One thing people out West (and in general) do not give auto-unions nearly enough credit for is raising wages and working conditions for EVERYONE in North America. It was the on-the-ground work done by auto unions years ago that got the ball moving on policy's that protect rig workers in Alberta, that forced wealthy industrialists to start paying living wages and that allow you some rights as an employee versus your boss that once held power over your entire life. People make out the 1950's and 1960's as all romantic now days but there were a LOT of problems and much of the optimisim that people feel when looking back at that time was from the progress of unions in fighting for the 'everyman' that really needed the help.

Unions HAVE outlived their usefulness I agree, and the 'Westjet Model' is much more productive IMO, but they are not to blame for the Big3 mess.

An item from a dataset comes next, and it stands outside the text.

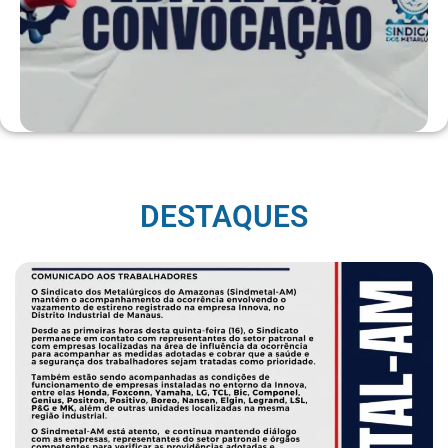
DESTAQUES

(I would say that cost pressure from unions make the poor managment at the Big3 harder to hide -- but that is kind of a circular argument. If oil drops to $20/barrel and companies look at their balance sheets they could say 'oh look, we aren't making money because of all these employees, it is their fault!' when really it is because there is no demand for their product. When oil prices went up the wages would nto be a problem. Thus: If the Big3 made good cars the employee wages are just fine.)







Claeren.

Last edited by Claeren; 11-11-2008 at 10:39 AM.